Eye of the Sea (Ojo de Mar)

This mysterious, natural lake is about 50 kilometres from the city of Bella Vista, Amambay, and 120 kilometres from the Pedro Juan Caballero Rinconada colony. With its crystal-clear, turquoise waters and lavish, sub-tropical vegetation, the lake looks like a paradise on earth. Its origins are unknown, but geologists say it must have emerged over 250 million years BC. Take the plunge into the pleasant waters inhabited by a variety of fish and linger there expectantly waiting to meet some unique species of amphibians!

Dunes of St Cosmos and Damian

Journey to the amazing dunes of St Cosmos and Damian, located in the centre of Yacyretá lake, formed by the waters of the Paraná river itself.

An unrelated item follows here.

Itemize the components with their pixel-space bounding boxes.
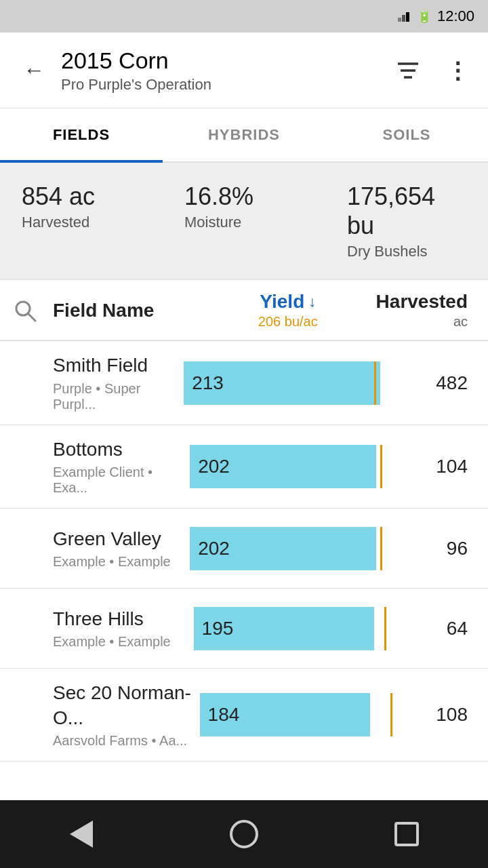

These dune towers rising over 30 meters high are the glorious remnants of Mount Ybycuí. The dunes form an island, surrounded by pristine waters and majestic scenery. Set sail with a hop-on, hop-off boat to reach the dunes and chose a path to walk and explore.

Tree Tunnel, Santa Rita

Often strange are things of beauty, and the Tree Tunnel in Santa Rita is truly beautiful! Dreamlike and magical, this green tunnel made of tall trees and beautiful flowers stretches 400 meters on Route 6 in Panama Alto. Cross it by car or on foot and rest assured that this enchanting journey will make you feel infinitely closer to the great poets of the Romantic age of Paraguay. As you walk or drive, become aware of the nostalgic atmosphere floating silently above you and enjoy the stillness that comes from the setting!

Lake Ypoá

Just 65 kilometres from Asuncion is Lake Ypoá, the largest lake of Paraguay. Located in the Ypoá National Park, the lake is surrounded by lush vegetation and directly linked to the eco-region of Ñeembucú. Visitors can walk through the jungle all around the lake to experience the extraordinary biodiversity of the region. Be prepared for unexpected encounters with noisy monkeys and don’t forget to bring the gear for an unforgettable barbecue under the star-studded sky!

Kururu Kua: The Aquatic Cave in the Heart of Amambay

When a group of explorers travelling to Ojo de Mar accidentally discovered the Kururu Kua in 2007, they called it “a freak of nature”. The aquatic cave hiding in the heart of Amambay is a geological miracle because, unlike most of the caves in the world, it does not consist of limestone, but of sandstone. Since 2004, this breathtaking network of tunnels and underwater caves has been open for divers who seek the ultimate adventure. The caves are 100 meters deep and 300 meters wide, surrounded by a blue lagoon of transparent water. Explore 1000-year-old fossils in the pitch-black abyss of the caves and meet the unique species that inhabit its surrounding environs.

Lake Ypacaraí

Around 25 kilometres east of Asunción, travellers will meet with Lake Ypacaraí, Paraguay’s most famous. There are many legends associated with the origins of its name. Some say that Ypacaraí means “sacred lake”; the legend speaks of Luis de Bolaños, a Franciscan missionary who blessed the place around 1600. In our times, the lake became famous because of the song “Memories of Ypacaraí”, written by Demetrio Ortiz. But whatever the origins of its name, this beautiful lake located in close proximity to three cities – Areguá, San Bernandino, and Ypacaraí – is a major tourist destination and truly worth the hype!